そう考えつつ、俺は塹壕跡を歩くこと十分程。兵士のコートの裏にあったドックタグを見ていると見つけた。
コードル・フォンテーヌ
その下には生年月日や血液型が刻印されていた。その遺体は背中に焼けた跡が残り、トレンチコートは焦げ、かろうじて残っていた塹壕跡にうつ伏せに倒れる形だった。それでも、この戦場の遺体の中では綺麗な方で、顔がまだはっきりと残っていた。
分かってはいたが衝撃を受けた。その時、どんな顔をしていたのかは分からない。だけど、嗚咽声だけはしていた。
「くっ・・・うぅ…!・・・あぁ・・・」
最後の会話は出撃前のあの時だった。もっと家族について聞いとけば良かった。俺がもっと強く進言して出撃させなければ良かった。
後悔先に立たず。
この現状でそう思ってしまうのもある程度覚悟していたからだろうか。少なくとも今はわからない。
だけどこれだけは確実に思っていたのを覚えている。
ごめんなさい
俺たちのつまらない事情でこんなに死なせてしまった。
まだ名前すら呼ばれたことがなかったのに・・・・・・
俺はコードル軍曹の遺体を確認すると近くに他のメンバーもいるのではないかと周囲を見回す。すると簡単に他の兵士たちも見つけた。その中には伍長も含まれていたが・・・・・・
「あぁ・・・あぁ・・・・!!」
その遺体は顔の右半分が吹き飛び、損壊した脳や眼球が垂れていた。見るも無惨な姿になっていた。他の兵士たちも二・三人は遺体の確認すらできなかった。
俺はふらつく身体を支えながら焼け焦げた戦場に残っていた一本の木を見た。数多の屍の上に生き残ったその木は真っ黒に染まっていた。
そこの下まで歩いた俺はそこで立っている体力がなくなり、地面に倒れる。地面に小銃を落として倒れた後はそのまま手を使って時の根元まで這いずり、そこで木の幹に背を預ける。雨が降り、来ている野戦服もずぶ濡れの泥まみれ。腹から流れる血の量的にもう死んでいてもおかしくない。

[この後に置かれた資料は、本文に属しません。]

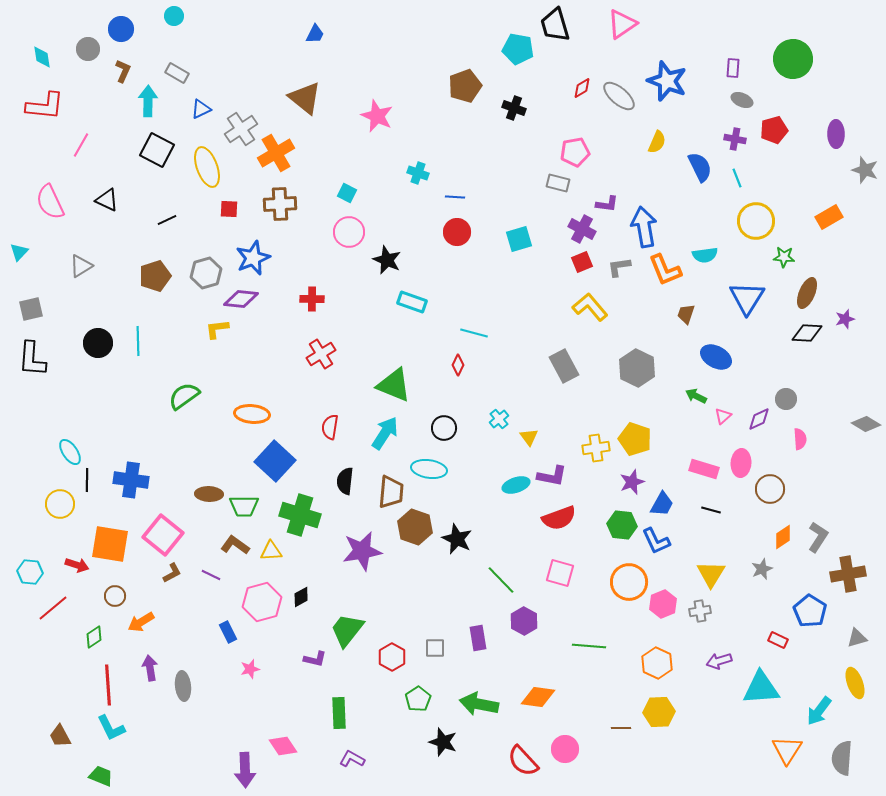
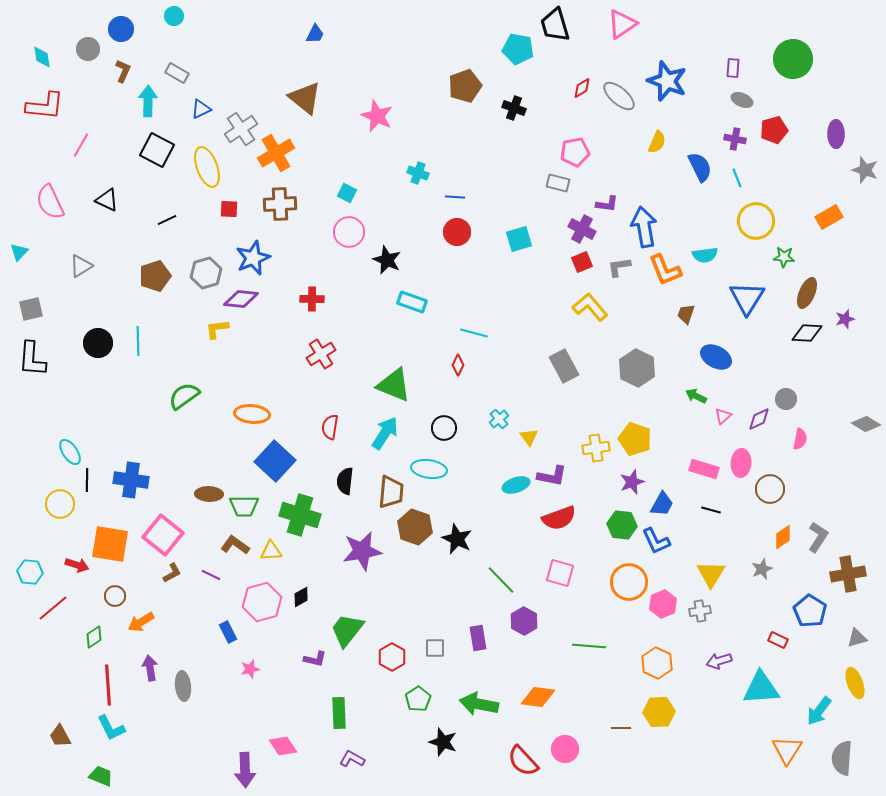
pink semicircle at (800, 439): rotated 15 degrees clockwise
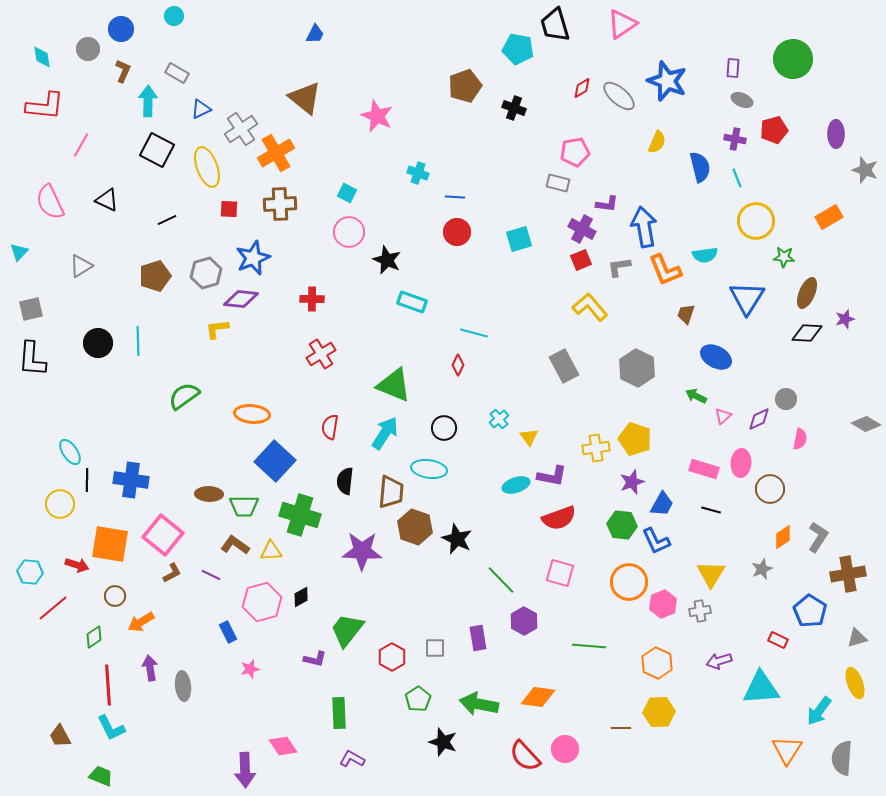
blue semicircle at (700, 167): rotated 12 degrees clockwise
red square at (582, 262): moved 1 px left, 2 px up
purple star at (362, 551): rotated 12 degrees clockwise
red semicircle at (523, 761): moved 2 px right, 5 px up
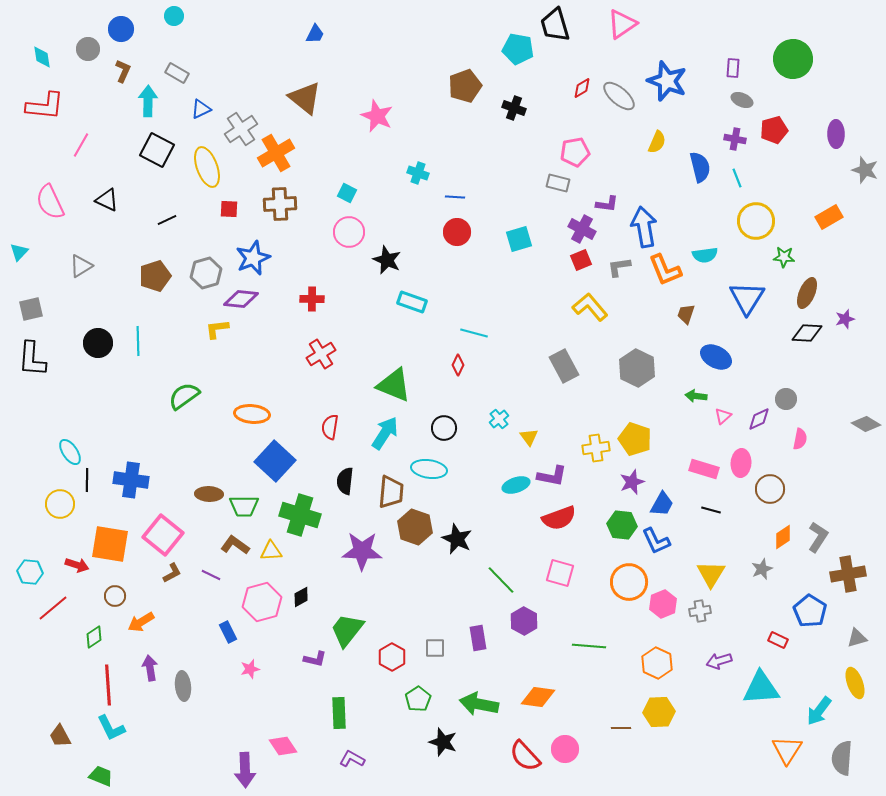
green arrow at (696, 396): rotated 20 degrees counterclockwise
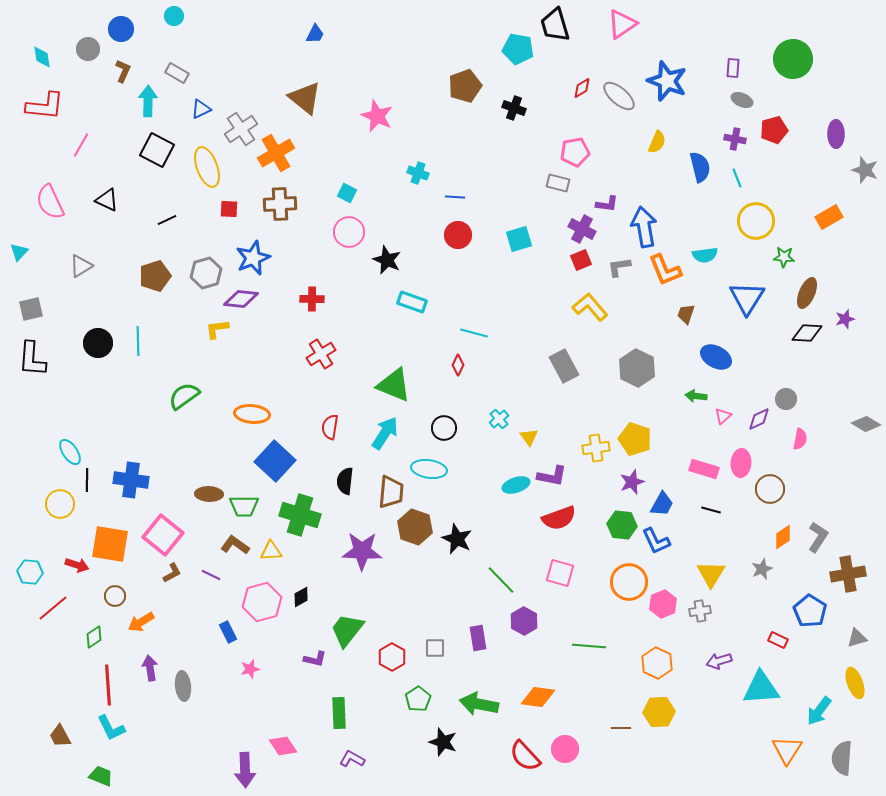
red circle at (457, 232): moved 1 px right, 3 px down
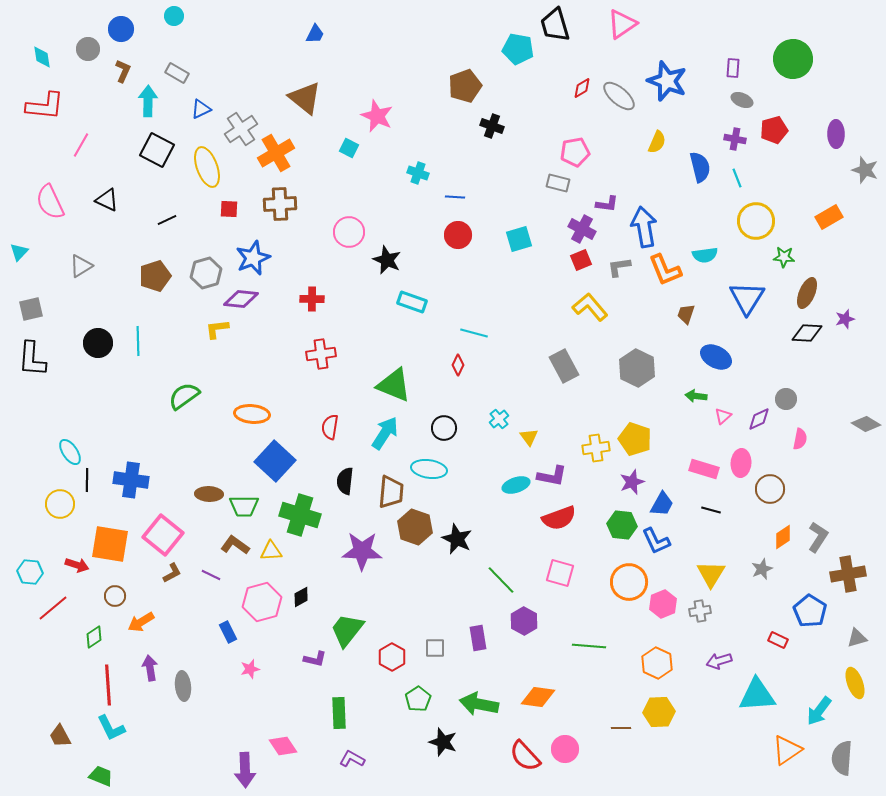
black cross at (514, 108): moved 22 px left, 18 px down
cyan square at (347, 193): moved 2 px right, 45 px up
red cross at (321, 354): rotated 24 degrees clockwise
cyan triangle at (761, 688): moved 4 px left, 7 px down
orange triangle at (787, 750): rotated 24 degrees clockwise
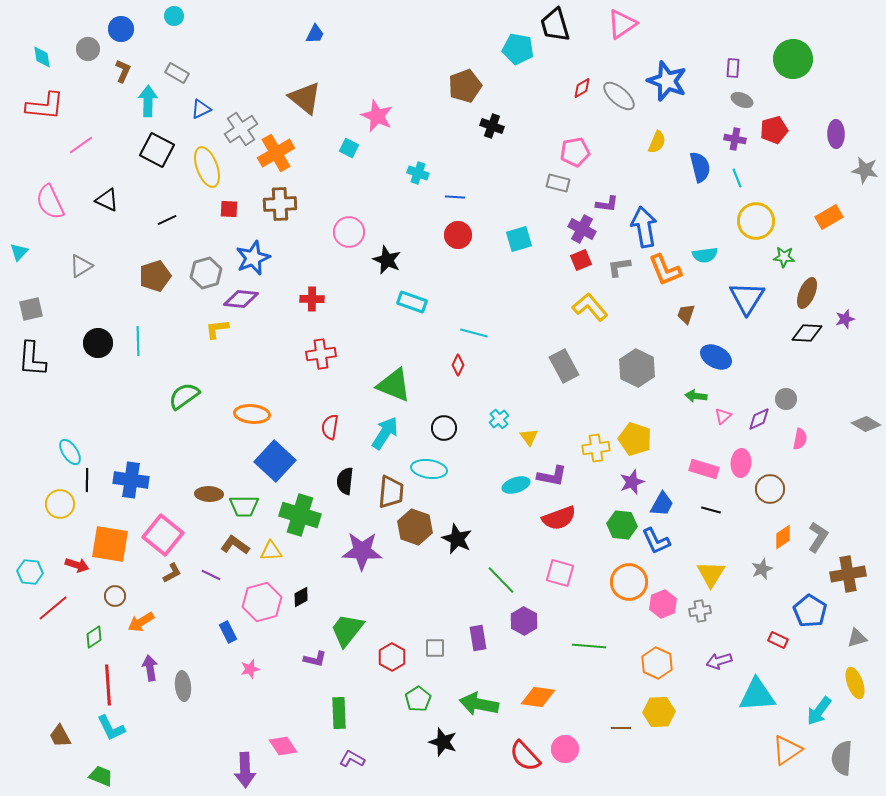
pink line at (81, 145): rotated 25 degrees clockwise
gray star at (865, 170): rotated 8 degrees counterclockwise
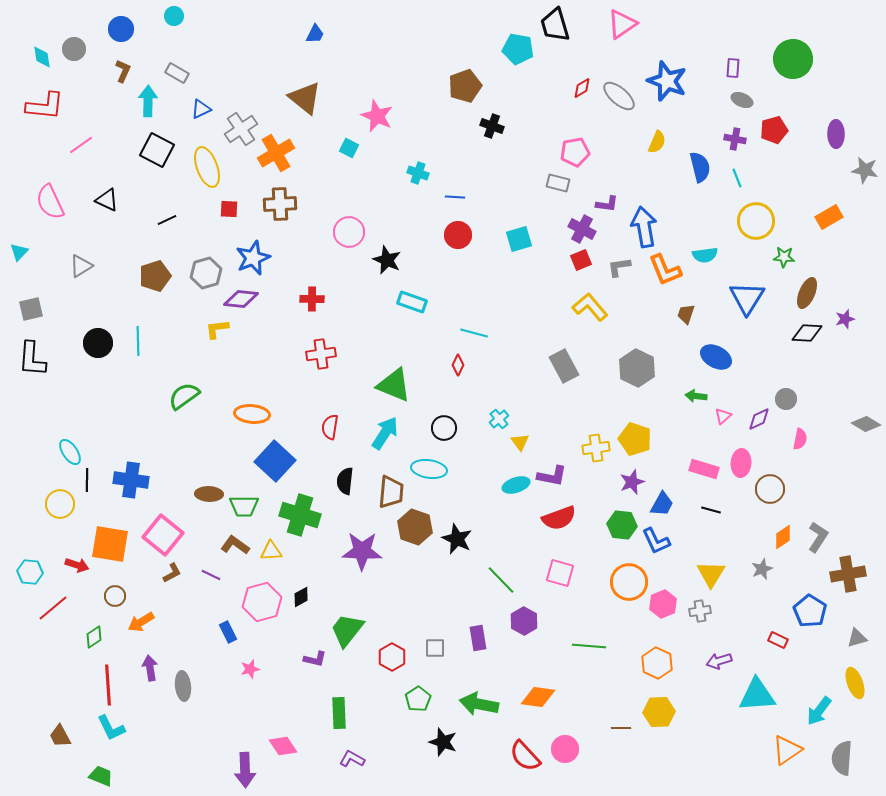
gray circle at (88, 49): moved 14 px left
yellow triangle at (529, 437): moved 9 px left, 5 px down
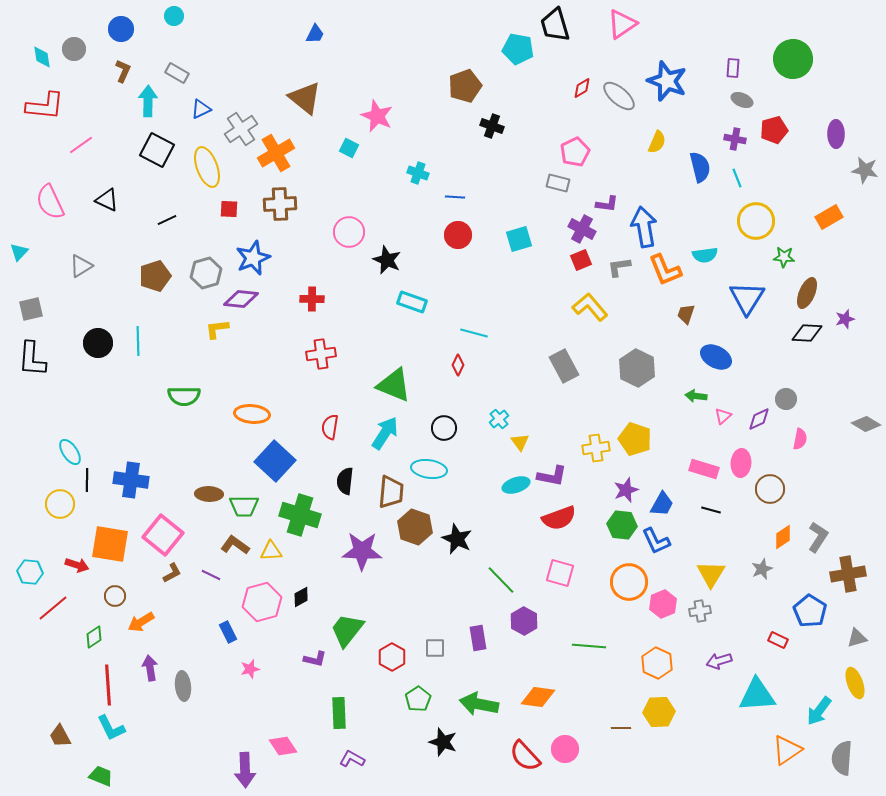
pink pentagon at (575, 152): rotated 16 degrees counterclockwise
green semicircle at (184, 396): rotated 144 degrees counterclockwise
purple star at (632, 482): moved 6 px left, 8 px down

せめて最期くらいは良く見えるところからこの地獄を見届けたい。
そう思って俺は小高い場所にあったこの場所に来た。もし出来るのならこの惨状を奴に見せつけてやりたい。お前のしたことはこんな事なのだと。もう、この状況でヘルメットも糞もない。俺はどこかに落としたであろうヘルメットも気にかけずに腹を抑える。もう少し長く生きてこの光景を目に焼き付ける為に、少しでも多くの人に弔いの意を示す為に・・・・・・
「は・・・ははは・・・」
思わず乾いた笑い声が響く。
「結局俺は鉄砲玉かよ・・・・・・クソッタレめ・・・ウグッ!」
喋る度に意識が飛んで行く。ここで終わりなのかと思うと、呆れ半分、絶望半分だった。ここでアイツを・・・・・・小野寺輝を殺せない事が悔やまれる。

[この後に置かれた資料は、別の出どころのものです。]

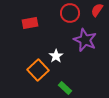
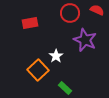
red semicircle: rotated 80 degrees clockwise
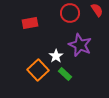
red semicircle: rotated 32 degrees clockwise
purple star: moved 5 px left, 5 px down
green rectangle: moved 14 px up
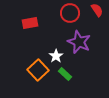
purple star: moved 1 px left, 3 px up
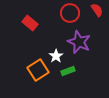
red rectangle: rotated 49 degrees clockwise
orange square: rotated 10 degrees clockwise
green rectangle: moved 3 px right, 3 px up; rotated 64 degrees counterclockwise
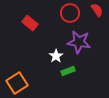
purple star: rotated 15 degrees counterclockwise
orange square: moved 21 px left, 13 px down
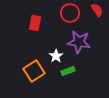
red rectangle: moved 5 px right; rotated 63 degrees clockwise
orange square: moved 17 px right, 12 px up
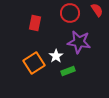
orange square: moved 8 px up
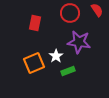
orange square: rotated 10 degrees clockwise
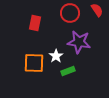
orange square: rotated 25 degrees clockwise
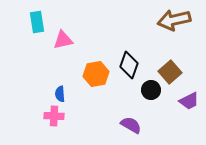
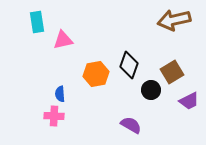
brown square: moved 2 px right; rotated 10 degrees clockwise
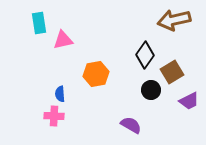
cyan rectangle: moved 2 px right, 1 px down
black diamond: moved 16 px right, 10 px up; rotated 16 degrees clockwise
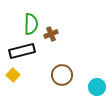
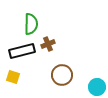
brown cross: moved 3 px left, 10 px down
yellow square: moved 2 px down; rotated 24 degrees counterclockwise
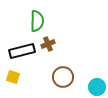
green semicircle: moved 6 px right, 3 px up
brown circle: moved 1 px right, 2 px down
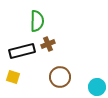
brown circle: moved 3 px left
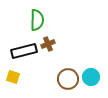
green semicircle: moved 1 px up
black rectangle: moved 2 px right
brown circle: moved 8 px right, 2 px down
cyan circle: moved 6 px left, 10 px up
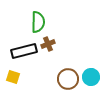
green semicircle: moved 1 px right, 2 px down
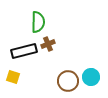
brown circle: moved 2 px down
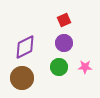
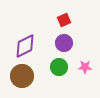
purple diamond: moved 1 px up
brown circle: moved 2 px up
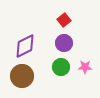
red square: rotated 16 degrees counterclockwise
green circle: moved 2 px right
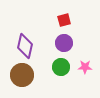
red square: rotated 24 degrees clockwise
purple diamond: rotated 50 degrees counterclockwise
brown circle: moved 1 px up
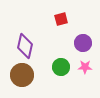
red square: moved 3 px left, 1 px up
purple circle: moved 19 px right
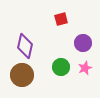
pink star: moved 1 px down; rotated 24 degrees counterclockwise
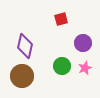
green circle: moved 1 px right, 1 px up
brown circle: moved 1 px down
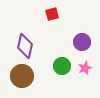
red square: moved 9 px left, 5 px up
purple circle: moved 1 px left, 1 px up
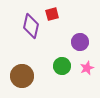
purple circle: moved 2 px left
purple diamond: moved 6 px right, 20 px up
pink star: moved 2 px right
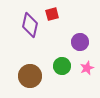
purple diamond: moved 1 px left, 1 px up
brown circle: moved 8 px right
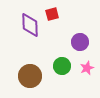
purple diamond: rotated 15 degrees counterclockwise
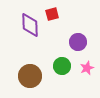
purple circle: moved 2 px left
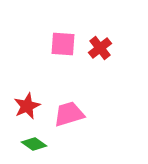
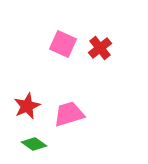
pink square: rotated 20 degrees clockwise
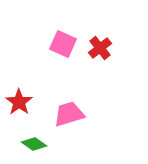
red star: moved 8 px left, 4 px up; rotated 12 degrees counterclockwise
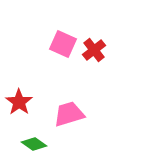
red cross: moved 6 px left, 2 px down
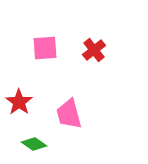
pink square: moved 18 px left, 4 px down; rotated 28 degrees counterclockwise
pink trapezoid: rotated 88 degrees counterclockwise
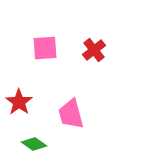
pink trapezoid: moved 2 px right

俺はその事しか頭になかった。もう、同級生なんかどうでも良かった。俺は、自分の地位向上のために全く関係のない兵士たちを巻き込んで、幾万もの命をすり潰したアイツが許せなかった。
血が流れる中、俺はポケットの中から蓮の花のブローチを取り出した。それは最後に同級生がくれたものだ。これを渡した同級生の顔を思い出しながら俺はつぶやく。
「すまねぇ・・・・・・俺、帰れねぇわ・・・・・・」
そうつぶやくと同時に俺はブローチを握ったまま腕を落とし、瞼が閉じ、視界が真っ暗になった。